Former NBA player Nate Robinson says playing in the league made him depressed.

Robinson sat down with Bleacher Report for a profile where he described how his silly antics and colossal personality got him in trouble with coaches.

“Part of [his] personality is, he’s a clown. And he just doesn’t stop. He can’t turn it off. He almost can’t be serious,” said an anonymous coach who has worked with Robinson. “And so as much as you love him…that is also what kills him.”

That tension took a toll on Robinson's mental health.

“The NBA gave me my depression,” Robinson said. “I’ve never been a depressed person in my life.”
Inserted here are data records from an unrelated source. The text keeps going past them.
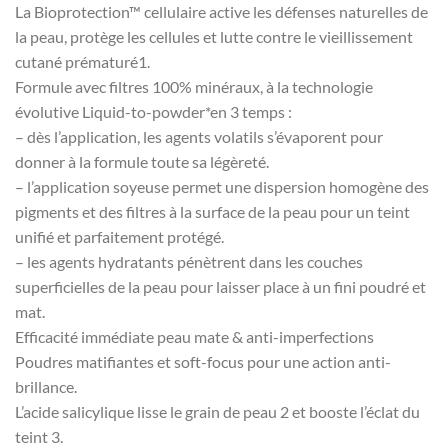
La Bioprotection™ cellulaire active les défenses naturelles de
la peau, protège les cellules et lutte contre le vieillissement
cutané prématuré1.
Formule avec filtres 100% minéraux, à la technologie
évolutive Liquid-to-powder*en 3 temps :
– dès l’application, les agents volatils s’évaporent pour
donner à la formule toute sa légèreté.
– l’application soyeuse permet une dispersion homogène des
pigments et des filtres à la surface de la peau pour un teint
unifié et parfaitement protégé.
– les agents hydratants pénètrent dans les couches
superficielles de la peau pour laisser place à un fini poudré et
mat.
Efficacité immédiate peau mate & anti-imperfections
Poudres matifiantes et soft-focus pour une action anti-
brillance.
L’acide salicylique lisse le grain de peau 2 et booste l’éclat du
teint 3.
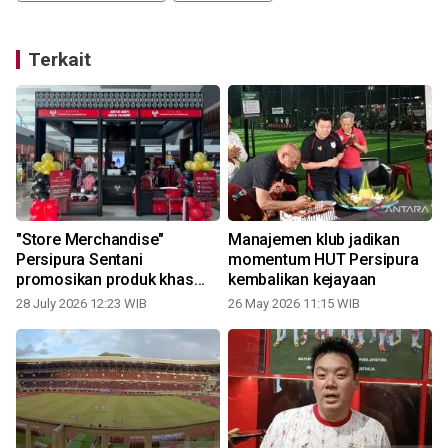
Terkait
p
"Store Merchandise"
Manajemen klub jadikan
Persipura Sentani
momentum HUT Persipura
promosikan produk khas
kembalikan kejayaan
Papua
28 July 2026 12:23 WIB
26 May 2026 11:15 WIB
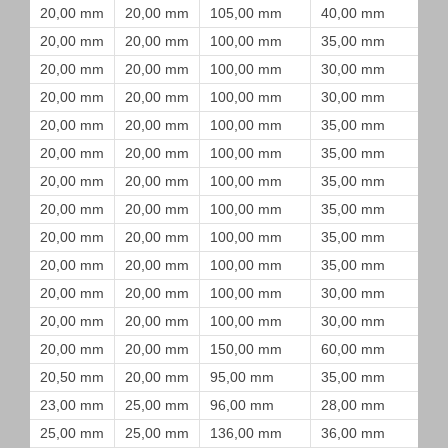
20,00 mm
20,00 mm
105,00 mm
40,00 mm
20,00 mm
20,00 mm
100,00 mm
35,00 mm
20,00 mm
20,00 mm
100,00 mm
30,00 mm
20,00 mm
20,00 mm
100,00 mm
30,00 mm
20,00 mm
20,00 mm
100,00 mm
35,00 mm
20,00 mm
20,00 mm
100,00 mm
35,00 mm
20,00 mm
20,00 mm
100,00 mm
35,00 mm
20,00 mm
20,00 mm
100,00 mm
35,00 mm
20,00 mm
20,00 mm
100,00 mm
35,00 mm
20,00 mm
20,00 mm
100,00 mm
35,00 mm
20,00 mm
20,00 mm
100,00 mm
30,00 mm
20,00 mm
20,00 mm
100,00 mm
30,00 mm
20,00 mm
20,00 mm
150,00 mm
60,00 mm
20,50 mm
20,00 mm
95,00 mm
35,00 mm
23,00 mm
25,00 mm
96,00 mm
28,00 mm
25,00 mm
25,00 mm
136,00 mm
36,00 mm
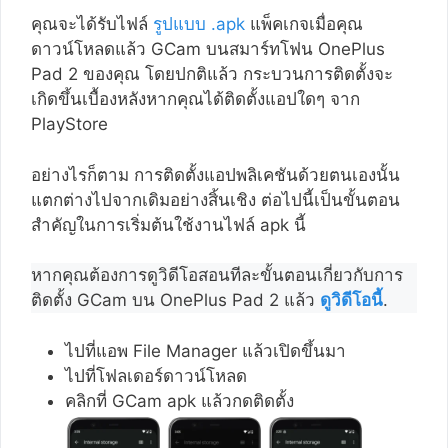
คุณจะได้รับไฟล์
รูปแบบ .apk
แพ็คเกจเมื่อคุณ
ดาวน์โหลดแล้ว GCam บนสมาร์ทโฟน OnePlus
Pad 2 ของคุณ โดยปกติแล้ว กระบวนการติดตั้งจะ
เกิดขึ้นเบื้องหลังหากคุณได้ติดตั้งแอปใดๆ จาก
PlayStore
อย่างไรก็ตาม การติดตั้งแอปพลิเคชันด้วยตนเองนั้น
แตกต่างไปจากเดิมอย่างสิ้นเชิง ต่อไปนี้เป็นขั้นตอน
สำคัญในการเริ่มต้นใช้งานไฟล์ apk นี้
หากคุณต้องการดูวิดีโอสอนทีละขั้นตอนเกี่ยวกับการ
ติดตั้ง GCam บน OnePlus Pad 2 แล้ว
ดูวิดีโอนี้
.
ไปที่แอพ File Manager แล้วเปิดขึ้นมา
ไปที่โฟลเดอร์ดาวน์โหลด
คลิกที่ GCam apk แล้วกดติดตั้ง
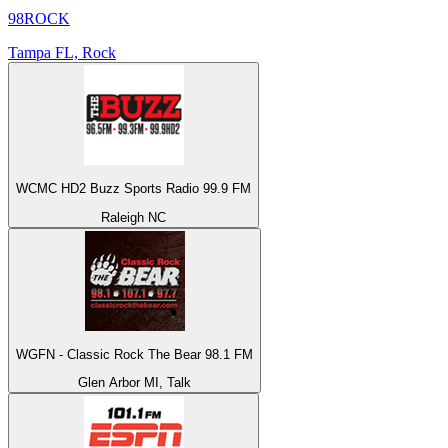
98ROCK
Tampa FL, Rock
WCMC HD2 Buzz Sports Radio 99.9 FM
Raleigh NC
WGFN - Classic Rock The Bear 98.1 FM
Glen Arbor MI, Talk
Robinson said Knicks coach Larry Brown would call him “a little s**t,” and one day he visited Brown’s office in tears to get him to quit. Minutes later, Brown called him the name in front of his teammates and told them Robinson cried about it.
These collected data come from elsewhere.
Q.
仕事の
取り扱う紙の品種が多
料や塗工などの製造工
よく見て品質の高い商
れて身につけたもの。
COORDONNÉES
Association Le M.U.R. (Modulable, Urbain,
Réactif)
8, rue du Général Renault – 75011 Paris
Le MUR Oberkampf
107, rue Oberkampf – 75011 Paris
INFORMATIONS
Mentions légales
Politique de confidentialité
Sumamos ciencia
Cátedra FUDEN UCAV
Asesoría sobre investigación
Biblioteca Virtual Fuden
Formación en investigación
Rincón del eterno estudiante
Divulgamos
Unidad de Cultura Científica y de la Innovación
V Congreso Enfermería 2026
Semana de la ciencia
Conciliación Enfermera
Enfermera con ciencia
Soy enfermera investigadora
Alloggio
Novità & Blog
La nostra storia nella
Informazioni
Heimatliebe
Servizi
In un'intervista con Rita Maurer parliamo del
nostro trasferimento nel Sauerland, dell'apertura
Brown said he doesn’t “have any recollection” of the incident and “shame on me” if that occurred.

Robinson tried to change his personality to please people, but that made him struggle more.  
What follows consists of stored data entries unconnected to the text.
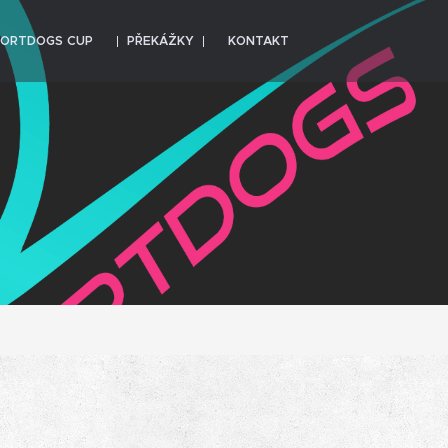
PORTDOGS CUP
PŘEKÁŽKY
KONTAKT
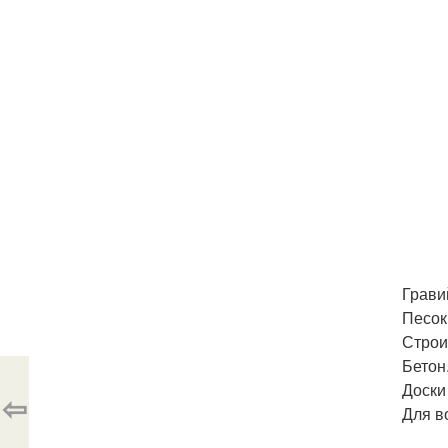
Грави
Песок
Строи
Бетон
Доски
⇦
Для в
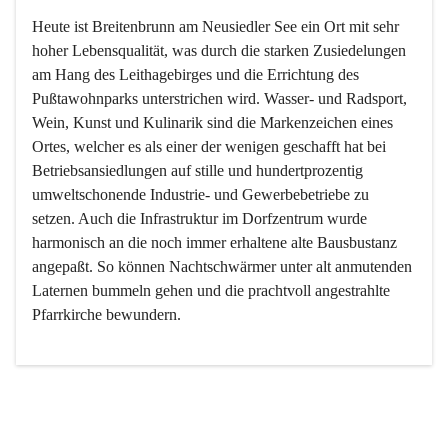
Heute ist Breitenbrunn am Neusiedler See ein Ort mit sehr 
hoher Lebensqualität, was durch die starken Zusiedelungen 
am Hang des Leithagebirges und die Errichtung des 
Pußtawohnparks unterstrichen wird. Wasser- und Radsport, 
Wein, Kunst und Kulinarik sind die Markenzeichen eines 
Ortes, welcher es als einer der wenigen geschafft hat bei 
Betriebsansiedlungen auf stille und hundertprozentig 
umweltschonende Industrie- und Gewerbebetriebe zu 
setzen. Auch die Infrastruktur im Dorfzentrum wurde 
harmonisch an die noch immer erhaltene alte Bausbustanz 
angepaßt. So können Nachtschwärmer unter alt anmutenden 
Laternen bummeln gehen und die prachtvoll angestrahlte 
Pfarrkirche bewundern.

Der Weinbau dominert heute nicht mehr, ist aber integrativer 
Bestandteil der Kultur des Ortes, da man hier schon lange 
von Massenweinbau auf Qualitätsweinbau umgestellt hat. 
So ist es auch nicht verwunderlich, dass eines der historisch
“I was trying to change. Nobody would ever know the real struggles that I had to fight to try to be somebody that I wasn’t. … That was the hardest thing in my career. Not basketball, not working out. Not my children,” Robinson said. “But the hardest thing in my whole life, of my 34 years in existence on earth, was dealing with 11 years in the NBA of trying to be somebody that [NBA coaches] want me to be.”